A sense of resilience linked the narratives of Lydia, Ross, and Alyssa. What was common was that their different resiliencies emerged from sources outside their subjective spheres, stemming from family, school, and the wider issues faced by their community.
Conclusion
In this article, we have focused on how Black Caribbean parents have used significant stories from their individual, family, and community past to support the development and transmission of aspirations to their teenage children. The analysis suggests that parenting in these families was ‘retrospective’. This is to say that in an attempt to promote the future life chances of their children, parents made references to their own biographies, their family history, and sometimes to the wider history of African-Caribbean communities. The use of the past was not neutral, but parents employed it for restorative, progressive, and preventive purposes informed by past and present difficulties and struggles.
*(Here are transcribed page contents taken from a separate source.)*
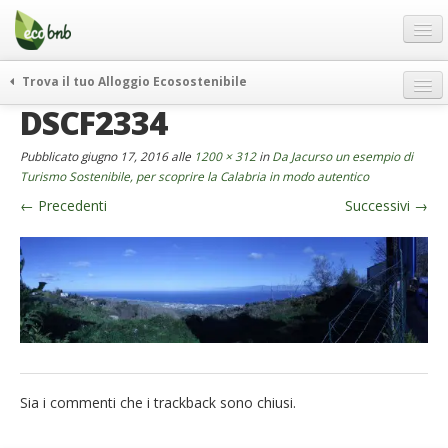
Menu
Salta
al
contenuto
Blog
Trova il tuo Alloggio Ecosostenibile
Offerte Speciali
DSCF2334
weekend green
Regali
itinerari
Pubblicato
giugno 17, 2016
alle
1200 × 312
in
Da Jacurso un esempio di
FAQ
curiosità
Turismo Sostenibile, per scoprire la Calabria in modo autentico
←
Precedenti
Successivi
→
vivere e viaggiare verde
Chi Siamo
news ed eventi
Partner
ecohotel
Contatti
rassegna stampa
Italiano
German
English
Sia i commenti che i trackback sono chiusi.
Spanish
Through the acceptance rather than denial of challenges, they sought to urge their children to sustain effort and fight against the odds imposed by structured opportunities and racialised labour markets. As in Ketokivi and Meskus’ (2015) study of biographical disruption, the resilience promoted by our participants was an expression of agency, which has to be understood as relational, sustained through sources beyond the individual, such as their wider social relations and collective histories. Finally, our results highlight a contradictory mixture of hopes for a better future and concern about children experiencing difficulties and barriers. In this context, relational resilience served as a further attempt to deal with the sense of fatalism and pre-determination associated with the awareness of structured and racialised opportunities.
Footnotes
Funding
This work was supported by the Economic and Social Research Council (ESRC) under Grant ES/J019135/1. The paper is part of the research conducted since 2013 at the Centre for Learning and Life Chances (LLAKES) at the University College London (UCL) Institute of Education.